[Dataset entries Boundary: Start]
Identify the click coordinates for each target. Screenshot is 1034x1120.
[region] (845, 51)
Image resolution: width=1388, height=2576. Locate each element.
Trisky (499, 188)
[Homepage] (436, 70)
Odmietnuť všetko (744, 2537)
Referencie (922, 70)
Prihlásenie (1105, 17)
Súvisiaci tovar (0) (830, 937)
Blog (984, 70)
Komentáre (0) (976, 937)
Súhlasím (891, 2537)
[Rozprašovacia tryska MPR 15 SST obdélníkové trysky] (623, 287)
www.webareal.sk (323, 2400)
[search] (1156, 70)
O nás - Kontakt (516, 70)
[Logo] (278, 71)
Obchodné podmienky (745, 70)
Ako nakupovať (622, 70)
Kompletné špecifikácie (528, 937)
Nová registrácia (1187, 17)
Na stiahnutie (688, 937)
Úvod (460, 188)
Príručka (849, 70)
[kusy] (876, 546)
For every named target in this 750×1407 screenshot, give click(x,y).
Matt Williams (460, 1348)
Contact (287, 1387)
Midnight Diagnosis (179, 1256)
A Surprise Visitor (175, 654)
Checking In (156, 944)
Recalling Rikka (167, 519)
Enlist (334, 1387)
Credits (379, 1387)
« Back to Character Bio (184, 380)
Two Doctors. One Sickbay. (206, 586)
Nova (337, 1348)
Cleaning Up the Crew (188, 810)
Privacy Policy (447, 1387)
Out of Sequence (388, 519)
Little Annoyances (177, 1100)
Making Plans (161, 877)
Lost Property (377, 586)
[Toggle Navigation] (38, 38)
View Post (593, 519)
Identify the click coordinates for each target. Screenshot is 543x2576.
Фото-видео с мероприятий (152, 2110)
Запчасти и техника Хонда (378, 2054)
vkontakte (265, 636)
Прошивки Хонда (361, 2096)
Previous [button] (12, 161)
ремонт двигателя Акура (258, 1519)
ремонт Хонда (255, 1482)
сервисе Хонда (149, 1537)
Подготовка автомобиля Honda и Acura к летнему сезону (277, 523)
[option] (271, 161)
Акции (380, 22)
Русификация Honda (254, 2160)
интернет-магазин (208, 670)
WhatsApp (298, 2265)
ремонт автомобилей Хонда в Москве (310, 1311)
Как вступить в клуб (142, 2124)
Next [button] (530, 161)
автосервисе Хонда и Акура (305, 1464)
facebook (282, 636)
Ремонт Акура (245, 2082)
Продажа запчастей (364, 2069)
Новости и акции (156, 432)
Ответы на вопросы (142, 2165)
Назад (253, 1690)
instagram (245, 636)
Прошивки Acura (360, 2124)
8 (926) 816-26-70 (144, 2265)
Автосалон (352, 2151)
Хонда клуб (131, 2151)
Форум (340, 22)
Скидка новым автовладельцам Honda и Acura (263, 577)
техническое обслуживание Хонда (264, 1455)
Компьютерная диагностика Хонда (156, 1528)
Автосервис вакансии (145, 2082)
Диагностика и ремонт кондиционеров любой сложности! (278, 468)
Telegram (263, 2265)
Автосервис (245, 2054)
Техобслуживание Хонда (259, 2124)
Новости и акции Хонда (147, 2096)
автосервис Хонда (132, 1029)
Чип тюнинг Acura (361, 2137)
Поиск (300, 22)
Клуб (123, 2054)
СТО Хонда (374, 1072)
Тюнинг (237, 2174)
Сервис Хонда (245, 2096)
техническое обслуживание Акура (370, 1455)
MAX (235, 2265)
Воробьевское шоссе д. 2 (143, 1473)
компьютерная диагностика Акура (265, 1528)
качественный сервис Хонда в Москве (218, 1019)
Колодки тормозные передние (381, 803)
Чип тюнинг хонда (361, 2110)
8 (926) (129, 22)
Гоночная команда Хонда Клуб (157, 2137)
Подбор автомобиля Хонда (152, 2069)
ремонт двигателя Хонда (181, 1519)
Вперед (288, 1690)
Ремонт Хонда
[Dataset entries Boundary: End]
__Task goal__
Only the lines above starting at the one containing "сервисе Хонда (149, 1537)" and ending at the one containing "Сервис Хонда (245, 2096)", both included, are to be returned, exactly as they read.

__Result__
сервисе Хонда (149, 1537)
Подготовка автомобиля Honda и Acura к летнему сезону (277, 523)
[option] (271, 161)
Акции (380, 22)
Русификация Honda (254, 2160)
интернет-магазин (208, 670)
WhatsApp (298, 2265)
ремонт автомобилей Хонда в Москве (310, 1311)
Как вступить в клуб (142, 2124)
Next [button] (530, 161)
автосервисе Хонда и Акура (305, 1464)
facebook (282, 636)
Ремонт Акура (245, 2082)
Продажа запчастей (364, 2069)
Новости и акции (156, 432)
Ответы на вопросы (142, 2165)
Назад (253, 1690)
instagram (245, 636)
Прошивки Acura (360, 2124)
8 (926) 816-26-70 (144, 2265)
Автосалон (352, 2151)
Хонда клуб (131, 2151)
Форум (340, 22)
Скидка новым автовладельцам Honda и Acura (263, 577)
техническое обслуживание Хонда (264, 1455)
Компьютерная диагностика Хонда (156, 1528)
Автосервис вакансии (145, 2082)
Диагностика и ремонт кондиционеров любой сложности! (278, 468)
Telegram (263, 2265)
Автосервис (245, 2054)
Техобслуживание Хонда (259, 2124)
Новости и акции Хонда (147, 2096)
автосервис Хонда (132, 1029)
Чип тюнинг Acura (361, 2137)
Поиск (300, 22)
Клуб (123, 2054)
СТО Хонда (374, 1072)
Тюнинг (237, 2174)
Сервис Хонда (245, 2096)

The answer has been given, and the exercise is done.